Nous serons autre, d’un ailleurs qui n’appartient à rien. Parce que nous sommes des chairs composées d’autres que nous-mêmes, nous poursuivrons la déchéance dans son désastre fulminant et resplendissant. Le héros de soi sature devant le dérisoire. Nous périrons dans l’innovation. Dans la création fabuleuse de l’indéfini qui abreuve l’infini d’une satiété troublante et géniale. Nos fêtes sont des improvisations. Nous nous subjuguons d’abord, et nous nous annulerons ensuite dans l’éclat qui nous conduit aux foudres intimes de toutes choses. Pareil au même qui nous illumine et nous désacralise de la lueur blanche.

Le fond substantiel de l’être n’est pas lié à l’absolu, mais à la matière du rien où fleurissent des bulbes et des bulles d’existence vierge. Se consacrer à autrui, c’est s’aimer de toutes ses forces. C’est s’expatrier dans la cause des souffrances de l’autre pour déjouer les siennes. Nous ne sommes pas réels, ni de nos amours, ni de nos désespoirs, mais de nos famines et de nos discernements de disettes. Le réel fossilisé retourne à la création qui n’a su s’injecter à l’immédiat du présent.
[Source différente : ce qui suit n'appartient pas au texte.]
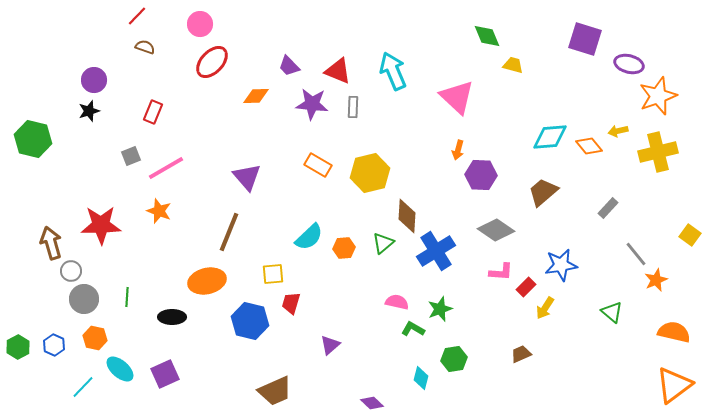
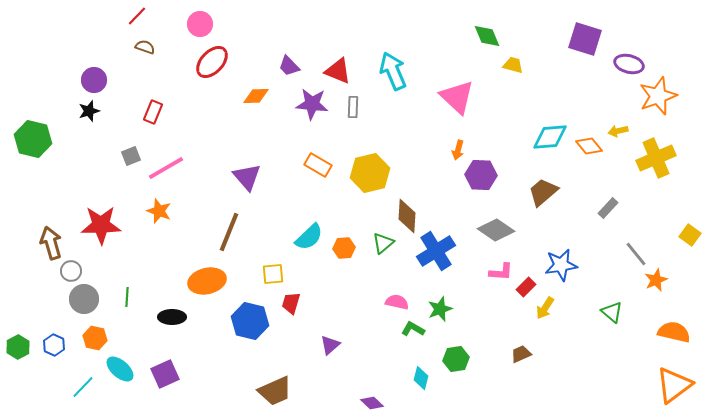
yellow cross at (658, 152): moved 2 px left, 6 px down; rotated 9 degrees counterclockwise
green hexagon at (454, 359): moved 2 px right
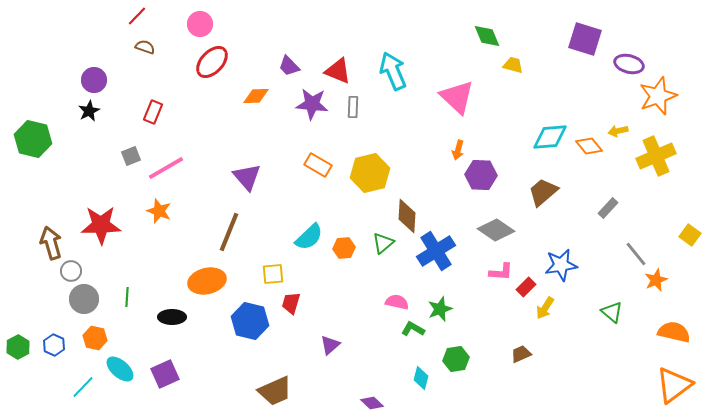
black star at (89, 111): rotated 10 degrees counterclockwise
yellow cross at (656, 158): moved 2 px up
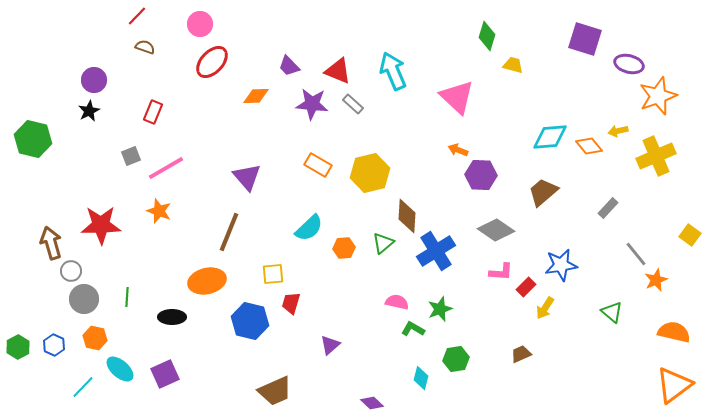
green diamond at (487, 36): rotated 40 degrees clockwise
gray rectangle at (353, 107): moved 3 px up; rotated 50 degrees counterclockwise
orange arrow at (458, 150): rotated 96 degrees clockwise
cyan semicircle at (309, 237): moved 9 px up
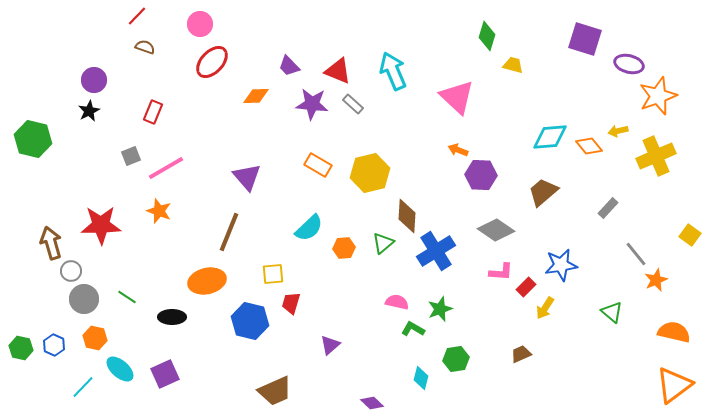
green line at (127, 297): rotated 60 degrees counterclockwise
green hexagon at (18, 347): moved 3 px right, 1 px down; rotated 20 degrees counterclockwise
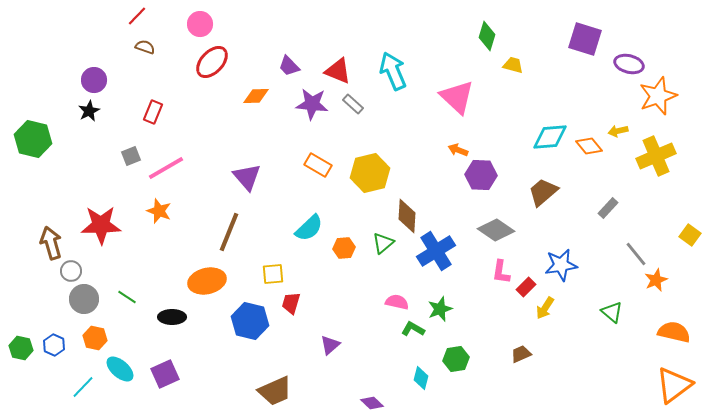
pink L-shape at (501, 272): rotated 95 degrees clockwise
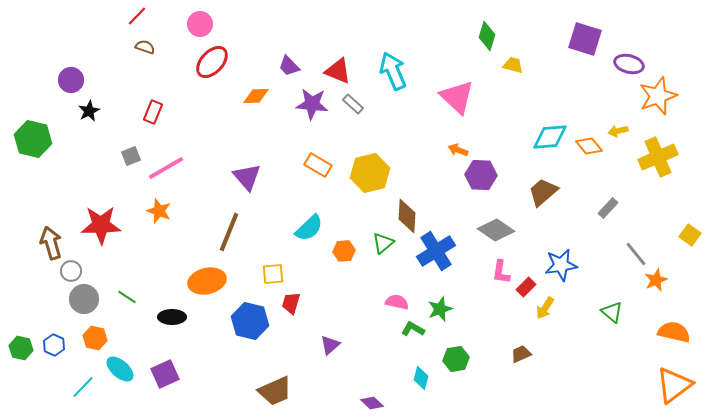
purple circle at (94, 80): moved 23 px left
yellow cross at (656, 156): moved 2 px right, 1 px down
orange hexagon at (344, 248): moved 3 px down
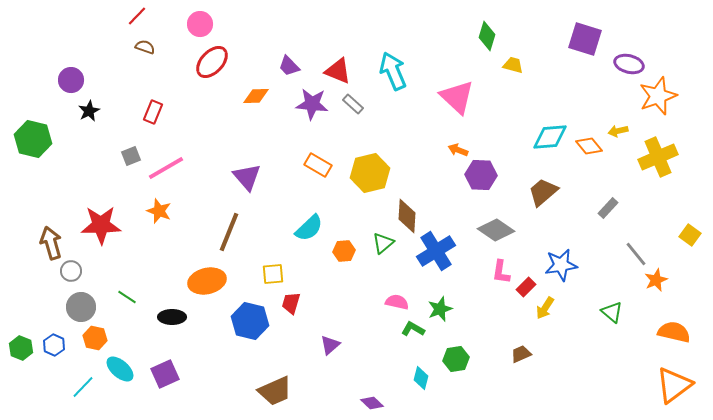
gray circle at (84, 299): moved 3 px left, 8 px down
green hexagon at (21, 348): rotated 10 degrees clockwise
Certains vivent sans s’en apercevoir… Nous, nous mourons ensemble, nos mains croisées sur nos prières. Parce que c’est en refusant de quitter l’attachement porté à ceux que nous aimons, que nous incubons les microbes de l’éternité relative. Mais, on ne vient à bout de rien. Jamais.

Je me suis déjà quitté de tant de choses... mais, la mort n’est pas la meurtrière que l’on croit ! Elle n’est que supposition de nos craintes et de nos effrois. L’adhésion à la vie ne tue pas la mort. Elle la recule, elle la roule comme une pâte blanche que le jaune de l’œuf n’a pas encore converti en mélasse de soleil.

Néanmoins, si nous désirons assister à notre propre mort, il nous faudra, de toute façon, rester vivant le plus longtemps possible. L’amour ne se donne pas, il nous emporte à l’acte intime de soi pour nous faire devenir.